Overview
Sickle cell disease (SCD) is the most frequent life-threatening genetic hemoglobinopathy in the world and occurs due to the synthesis of abnormal hemoglobin S (HbS).Cells with sickle cell hemoglobin are stiff and sticky. When they lose their oxygen, they form into the shape of a sickle or crescent. This can cause pain and tissue damage. Significant decrease in exercise capacity was seen in sickle cell anemic children. In the absence of a guidelines that can guide the prescription of exercise in SCD children. This study is a step for determine the forms of prescription of pain on the balance and muscle strength to build up in future studies a safety of physical exercises for children with sickle cell anemia and improve their functional abilities.
Description
Sickle cell anemia is a serious life-limiting and potentially life-threatening condition that causes disruption in the lifestyle of the affected child. Pain is a common and severe symptom of sickle cell disease (SCD) and is the major reason that patients seek health care services. Some researchers supported the fact that an important impairment in balance control and muscle strength in children with sickle cell disease due to pressure pain tolerance problems and other factors. Significant decrease in exercise capacity was seen in sickle cell anemic children. The altered muscle function and balance observed in SCD children may collectively be the result of pressure pain tolerance impairment. As your physical fitness improves, your body becomes more efficient at getting oxygen into the bloodstream and transporting it to the working muscles. Along this observational correlational study design; Eighty children from both sexes will be participated in this study. Forty normal healthy children will be selected from primary governmental schools at Alexandria governorate and forty children with sickle cell anemia will be selected from Alexandria University Students Hospitals For evaluation of muscle strength hand held dynamometer (Lafayette) is one of the best methods to detect the muscle strength. It is an ergonomic hand-held device for objectively quantifying muscle strength
Eligibility
Inclusion Criteria:
- Age range range was 9-14 years old.
- Could follow given instructions.
- Children with Sickle cell anemia were medically stable, and take their medications regularly.
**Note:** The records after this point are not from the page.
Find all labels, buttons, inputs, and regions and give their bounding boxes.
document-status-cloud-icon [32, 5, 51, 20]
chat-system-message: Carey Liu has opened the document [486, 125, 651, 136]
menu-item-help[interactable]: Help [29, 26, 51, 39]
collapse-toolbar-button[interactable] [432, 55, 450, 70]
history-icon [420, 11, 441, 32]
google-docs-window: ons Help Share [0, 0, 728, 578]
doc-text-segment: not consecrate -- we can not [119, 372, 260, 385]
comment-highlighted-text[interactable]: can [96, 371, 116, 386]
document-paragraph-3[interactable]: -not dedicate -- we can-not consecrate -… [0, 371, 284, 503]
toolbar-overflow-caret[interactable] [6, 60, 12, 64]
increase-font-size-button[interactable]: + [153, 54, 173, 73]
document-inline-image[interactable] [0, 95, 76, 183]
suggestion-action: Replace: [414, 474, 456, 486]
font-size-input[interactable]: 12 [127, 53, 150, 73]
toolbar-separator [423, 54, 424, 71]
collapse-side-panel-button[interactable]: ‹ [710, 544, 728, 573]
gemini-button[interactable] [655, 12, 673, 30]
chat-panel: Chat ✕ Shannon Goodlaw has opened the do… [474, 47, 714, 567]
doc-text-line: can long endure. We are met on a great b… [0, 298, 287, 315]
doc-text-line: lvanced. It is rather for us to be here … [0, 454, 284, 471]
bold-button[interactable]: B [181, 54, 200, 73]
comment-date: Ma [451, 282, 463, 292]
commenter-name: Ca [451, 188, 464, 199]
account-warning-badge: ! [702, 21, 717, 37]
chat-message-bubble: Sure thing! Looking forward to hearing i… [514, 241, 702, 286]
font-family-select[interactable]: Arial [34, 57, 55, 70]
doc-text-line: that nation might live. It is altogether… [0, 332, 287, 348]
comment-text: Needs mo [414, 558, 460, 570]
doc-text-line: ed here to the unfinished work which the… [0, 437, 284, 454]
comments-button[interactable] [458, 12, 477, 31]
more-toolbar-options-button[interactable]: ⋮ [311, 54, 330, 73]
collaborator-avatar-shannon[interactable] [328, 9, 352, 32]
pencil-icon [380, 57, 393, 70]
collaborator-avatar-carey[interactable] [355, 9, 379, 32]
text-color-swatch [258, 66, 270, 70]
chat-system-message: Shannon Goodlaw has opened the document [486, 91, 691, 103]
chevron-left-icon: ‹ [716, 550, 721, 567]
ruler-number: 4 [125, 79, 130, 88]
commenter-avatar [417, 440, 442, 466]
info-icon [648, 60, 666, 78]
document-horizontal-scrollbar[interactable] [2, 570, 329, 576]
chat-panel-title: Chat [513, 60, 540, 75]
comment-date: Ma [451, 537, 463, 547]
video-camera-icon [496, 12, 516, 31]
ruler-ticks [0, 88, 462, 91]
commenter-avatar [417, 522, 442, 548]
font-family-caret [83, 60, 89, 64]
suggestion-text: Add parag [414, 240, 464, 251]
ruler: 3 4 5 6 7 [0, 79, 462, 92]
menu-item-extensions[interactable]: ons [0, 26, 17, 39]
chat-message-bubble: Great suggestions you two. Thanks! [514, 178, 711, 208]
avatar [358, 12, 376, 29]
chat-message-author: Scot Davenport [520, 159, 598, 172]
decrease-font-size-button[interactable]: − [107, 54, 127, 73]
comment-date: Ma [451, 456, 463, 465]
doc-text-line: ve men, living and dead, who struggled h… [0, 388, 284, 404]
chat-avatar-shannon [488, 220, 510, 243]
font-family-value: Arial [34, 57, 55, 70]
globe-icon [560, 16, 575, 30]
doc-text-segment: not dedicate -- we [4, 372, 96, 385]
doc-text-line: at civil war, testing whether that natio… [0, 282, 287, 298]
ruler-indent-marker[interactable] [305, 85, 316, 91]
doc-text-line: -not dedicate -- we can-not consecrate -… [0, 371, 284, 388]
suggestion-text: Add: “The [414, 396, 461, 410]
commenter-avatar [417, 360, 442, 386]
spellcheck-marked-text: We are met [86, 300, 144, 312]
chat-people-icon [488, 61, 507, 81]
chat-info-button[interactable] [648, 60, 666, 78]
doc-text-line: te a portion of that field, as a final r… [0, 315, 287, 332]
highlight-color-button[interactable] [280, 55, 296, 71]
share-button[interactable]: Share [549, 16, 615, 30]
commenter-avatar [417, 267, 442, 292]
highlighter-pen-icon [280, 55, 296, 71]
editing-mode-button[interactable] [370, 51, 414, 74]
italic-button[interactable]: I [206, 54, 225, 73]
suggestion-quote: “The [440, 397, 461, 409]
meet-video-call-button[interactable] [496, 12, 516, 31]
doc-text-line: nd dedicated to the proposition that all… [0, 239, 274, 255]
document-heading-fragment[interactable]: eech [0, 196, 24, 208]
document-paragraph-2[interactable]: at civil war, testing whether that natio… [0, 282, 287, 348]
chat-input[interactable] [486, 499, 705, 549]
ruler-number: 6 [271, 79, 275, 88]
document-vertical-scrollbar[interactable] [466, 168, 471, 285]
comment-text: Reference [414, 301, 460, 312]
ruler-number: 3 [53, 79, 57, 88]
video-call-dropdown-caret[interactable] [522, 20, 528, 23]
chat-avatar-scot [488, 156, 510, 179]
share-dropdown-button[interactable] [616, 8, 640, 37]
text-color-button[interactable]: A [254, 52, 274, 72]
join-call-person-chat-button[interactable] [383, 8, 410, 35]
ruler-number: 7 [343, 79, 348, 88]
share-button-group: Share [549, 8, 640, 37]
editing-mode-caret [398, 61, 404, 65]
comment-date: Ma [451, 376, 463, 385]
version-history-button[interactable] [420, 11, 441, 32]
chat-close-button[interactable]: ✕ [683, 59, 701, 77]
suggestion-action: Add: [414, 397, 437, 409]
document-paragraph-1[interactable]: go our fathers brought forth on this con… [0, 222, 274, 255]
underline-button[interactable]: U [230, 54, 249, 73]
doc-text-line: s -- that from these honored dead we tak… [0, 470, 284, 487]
- Children with Sickle cell anemia had experience of chronic pain that lasts more than 6 months.
- All children with Sickle cell anemia have average weight, height, and body mass index based on their age percentiles.
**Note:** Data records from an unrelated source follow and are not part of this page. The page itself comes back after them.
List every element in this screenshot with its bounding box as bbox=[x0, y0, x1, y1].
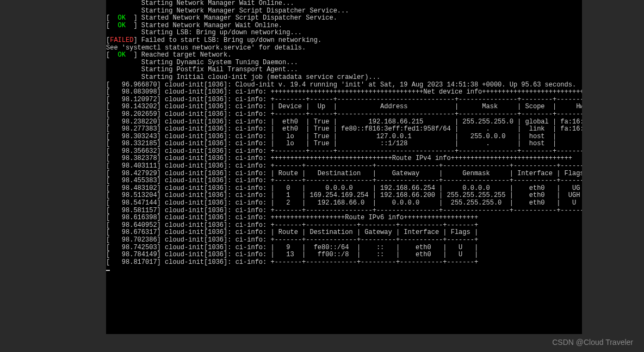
boot-line: [ 96.966870] cloud-init[1036]: Cloud-ini… bbox=[106, 81, 576, 89]
boot-line: [FAILED] Failed to start LSB: Bring up/d… bbox=[106, 36, 321, 44]
boot-line: [ 98.581157] cloud-init[1036]: ci-info: … bbox=[106, 207, 582, 214]
boot-line: [ 98.202659] cloud-init[1036]: ci-info: … bbox=[106, 110, 582, 118]
boot-line: [ 98.143202] cloud-init[1036]: ci-info: … bbox=[106, 103, 582, 110]
boot-line: [ 98.616398] cloud-init[1036]: ci-info: … bbox=[106, 214, 478, 221]
boot-line: [ 98.382378] cloud-init[1036]: ci-info: … bbox=[106, 155, 572, 162]
boot-line: [ 98.702386] cloud-init[1036]: ci-info: … bbox=[106, 236, 478, 244]
boot-line: [ 98.238220] cloud-init[1036]: ci-info: … bbox=[106, 118, 582, 126]
boot-line: See 'systemctl status network.service' f… bbox=[106, 44, 306, 52]
boot-line: [ 98.356632] cloud-init[1036]: ci-info: … bbox=[106, 147, 582, 155]
boot-line: [ 98.640952] cloud-init[1036]: ci-info: … bbox=[106, 221, 478, 229]
boot-line: Starting Network Manager Script Dispatch… bbox=[106, 7, 349, 15]
boot-line: Starting Network Manager Wait Online... bbox=[106, 0, 294, 7]
ok-tag: OK bbox=[118, 22, 126, 29]
boot-line: [ OK ] Reached target Network. bbox=[106, 51, 231, 59]
boot-line: [ OK ] Started Network Manager Wait Onli… bbox=[106, 22, 282, 29]
boot-line: [ 98.403111] cloud-init[1036]: ci-info: … bbox=[106, 162, 582, 170]
ok-tag: OK bbox=[118, 51, 126, 59]
boot-line: [ 98.427929] cloud-init[1036]: ci-info: … bbox=[106, 170, 582, 177]
boot-line: [ 98.784149] cloud-init[1036]: ci-info: … bbox=[106, 251, 478, 258]
boot-line: [ 98.676317] cloud-init[1036]: ci-info: … bbox=[106, 229, 478, 236]
boot-line: [ 98.455383] cloud-init[1036]: ci-info: … bbox=[106, 177, 582, 184]
boot-line: [ 98.483102] cloud-init[1036]: ci-info: … bbox=[106, 184, 582, 192]
boot-line: [ 98.547144] cloud-init[1036]: ci-info: … bbox=[106, 199, 582, 207]
boot-line: Starting Postfix Mail Transport Agent... bbox=[106, 66, 298, 73]
watermark-text: CSDN @Cloud Traveler bbox=[552, 338, 633, 347]
failed-tag: FAILED bbox=[110, 36, 133, 44]
boot-line: [ 98.513204] cloud-init[1036]: ci-info: … bbox=[106, 192, 582, 199]
ok-tag: OK bbox=[118, 14, 126, 22]
cursor bbox=[106, 270, 110, 271]
boot-line: [ 98.083098] cloud-init[1036]: ci-info: … bbox=[106, 88, 582, 96]
boot-line: [ 98.332185] cloud-init[1036]: ci-info: … bbox=[106, 140, 582, 147]
boot-line: Starting Initial cloud-init job (metadat… bbox=[106, 73, 380, 81]
boot-line: [ 98.277383] cloud-init[1036]: ci-info: … bbox=[106, 125, 582, 133]
terminal-output: Starting Network Manager Wait Online... … bbox=[106, 0, 582, 334]
boot-line: [ 98.817017] cloud-init[1036]: ci-info: … bbox=[106, 258, 478, 266]
boot-line: [ 98.303243] cloud-init[1036]: ci-info: … bbox=[106, 133, 582, 140]
boot-line: [ 98.742503] cloud-init[1036]: ci-info: … bbox=[106, 244, 478, 251]
boot-line: [ 98.120972] cloud-init[1036]: ci-info: … bbox=[106, 96, 582, 103]
boot-line: [ OK ] Started Network Manager Script Di… bbox=[106, 14, 337, 22]
boot-line: Starting Dynamic System Tuning Daemon... bbox=[106, 59, 298, 66]
boot-line: Starting LSB: Bring up/down networking..… bbox=[106, 29, 302, 36]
- All normal healthy children did not participating in regular sport activities, particularly including lower limb strengthening.
Exclusion Criteria:
- Defined cardiovascular or respiratory disorders.
- Renal failure.
- Myocardial infarction, mainly within last month.
- Unstable angina.
- Recent thoracoabdominal surgery.
- Thoracic or abdominal aneurysm or current pneumothorax.
- Painful vaso-occlusive crises.
- Muscular contractures, Joints' stiffness, or deformities.
- Neuromuscular problems i.e., myositis or peripheral neuropathy.